Reputation: 167
I'm looking for a way to give users access to data of a specific version of a repo through raw.githubusercontent.com, without massively increasing the size of the already very large repo.
Context: I have a GitHub repo that contains a large amount of data created by a text reuse algorithm. The same algorithm is run twice a year on a corpus of texts that undergoes change, so the data in this repo changes twice a year.
In order to allow access to a specific version of the text reuse data, I was thinking of using tags; in my understanding, a tag is simply a pointer to a specific commit, so it should not significantly increase the size of the repo.
However, this does not seem to be the case according to an experiment I ran (see below): when I push a tag to GitHub, it also creates a zip file that contains the full data at the time of the commit. It even does this when I have not pushed that commit to GitHub yet, and even if I use the lightweight tag format. It seems that this will increase the size of my GitHub repo enormously.
Is there a way to add tags without the creation of the .zip file?
If not, I was thinking of creating a new branch each time the algorithm is run; the branch would not be updated but only serve as a pointer to that specific commit. Would this increase the size of the repo? Are there other downsides of using a branch for this?

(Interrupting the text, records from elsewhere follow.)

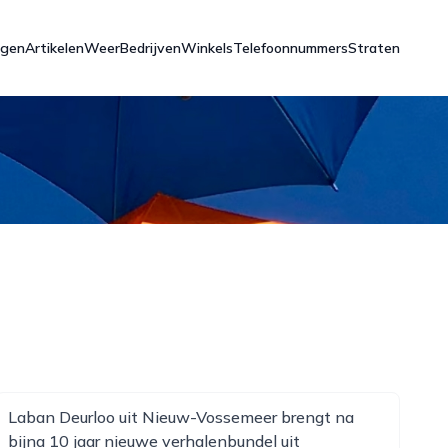
ngen
Artikelen
Weer
Bedrijven
Winkels
Telefoonnummers
Straten
Laban Deurloo uit Nieuw-Vossemeer brengt na
bijna 10 jaar nieuwe verhalenbundel uit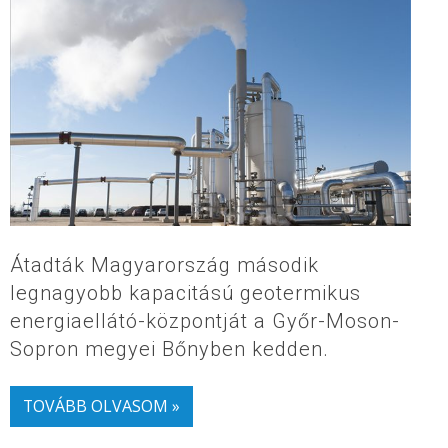
Átadták Magyarország második
legnagyobb kapacitású geotermikus
energiaellátó-központját a Győr-Moson-
Sopron megyei Bőnyben kedden.
TOVÁBB OLVASOM »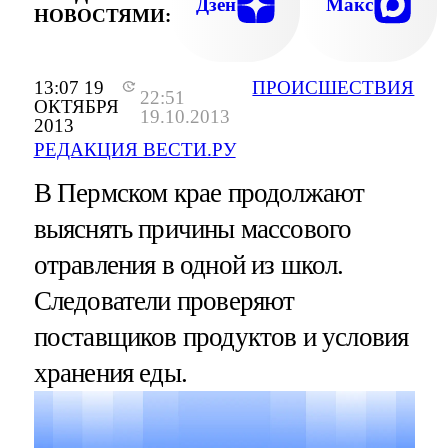
Дзен
Макс
НОВОСТЯМИ:
13:07 19
ПРОИСШЕСТВИЯ
22:51
ОКТЯБРЯ
19.10.2013
2013
РЕДАКЦИЯ ВЕСТИ.РУ
В Пермском крае продолжают
выяснять причины массового
отравления в одной из школ.
Следователи проверяют
поставщиков продуктов и условия
хранения еды.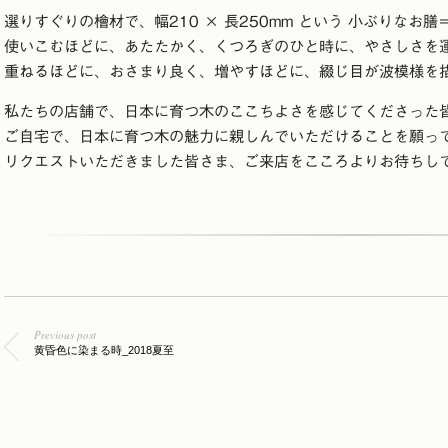
選りすぐりの檜材で、幅210 × 長250mm という 小ぶりなお膳
使いこむほどに、あたたかく、くつろぎのひと時に、やさしさを
重ねるほどに、おさまり良く、増やすほどに、綴じ目が波模様を
私たちの店舗で、日本に育つ木のここちよさを感じてくださった
ご自宅で、日本に育つ木の魅力に親しんでいただけることを願っ
リクエストいただきました皆さま、ご来店をこころよりお待ちし
Previous post
黄昏色に染まる時_2018夏至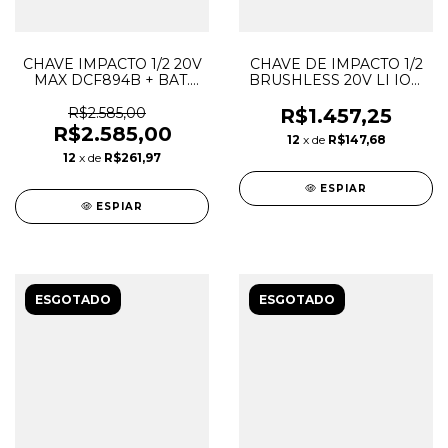
CHAVE IMPACTO 1/2 20V
CHAVE DE IMPACTO 1/2
MAX DCF894B + BAT.
BRUSHLESS 20V LI ION
5AH + CARREG BIVOLT
MAX - DCF894B-B3
R$2.585,00
R$1.457,25
R$2.585,00
12
x de
R$147,68
12
x de
R$261,97
ESPIAR
ESPIAR
ESGOTADO
ESGOTADO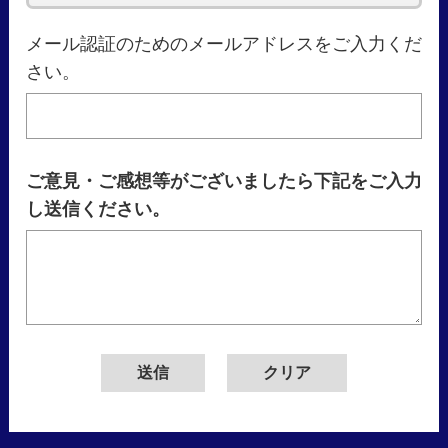
メール認証のためのメールアドレスをご入力くだ
さい。
ご意見・ご感想等がございましたら下記をご入力
し送信ください。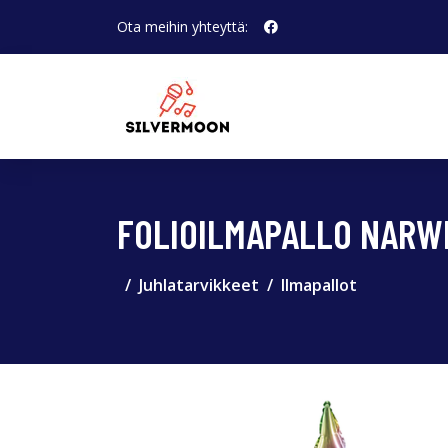
Ota meihin yhteyttä:
FOLIOILMAPALLO NARW
Juhlatarvikkeet
Ilmapallot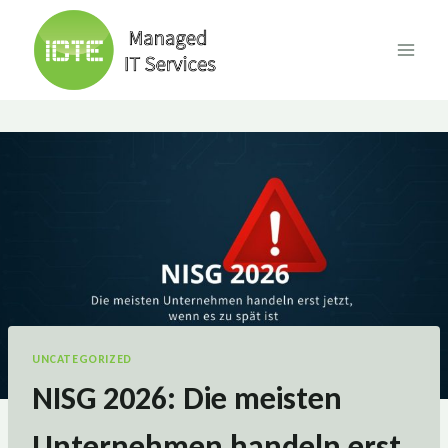
Skip
to
content
UNCATEGORIZED
NISG 2026: Die meisten
Unternehmen handeln erst,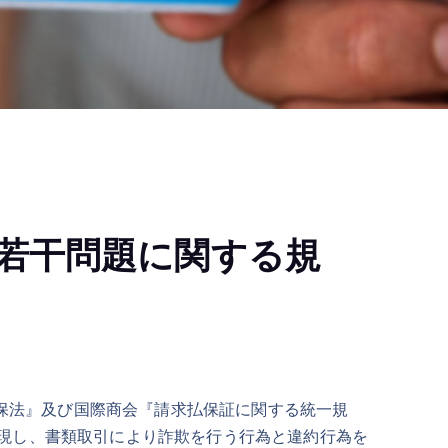
若干問題に関する規
保法』及び国際商会『請求払保証に関する統一規
現し、書類取引により詐欺を行う行為と違約行為を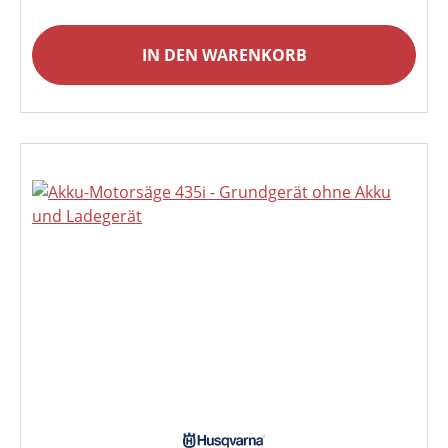
IN DEN WARENKORB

Setting up the experiment:
Step 1: annotated tag
git tag -a v1.0 -m "First version with dummy data"
git push origin main
git push origin v1.0
Step 2: annotated tag, push tag first
git tag -a v2.0 -m "Second version with new dummy data"
git push origin v2.0
git push origin main
Step 3: lightweight tags
git tag v3.0
git push origin v3.0
Upvotes: 2
Views: 1242
Reputation: 76884
GitHub provides the ability to download a tarball or zip file, which is automatically generated from the snapshot of a repository at a given state. These links are automatically provided in the web interface, and these archives are created on demand: if nobody requests them, then they'll never be produced.
When you tag a commit and push the tag but not the branch on which the commit was made, the commit is still pushed. If you didn't do that, the tag would be dangling and point to a nonexistent commit, and the repository would be corrupt. Thus, in each case, you're always pushing the commits that are part of the tags.
You can create those archives on your own machine with git archive
. For example, if you want to create an archive of v1, you might do git archive --format=zip -o v1.zip --prefix=v1/ v1.0
.
Upvotes: 3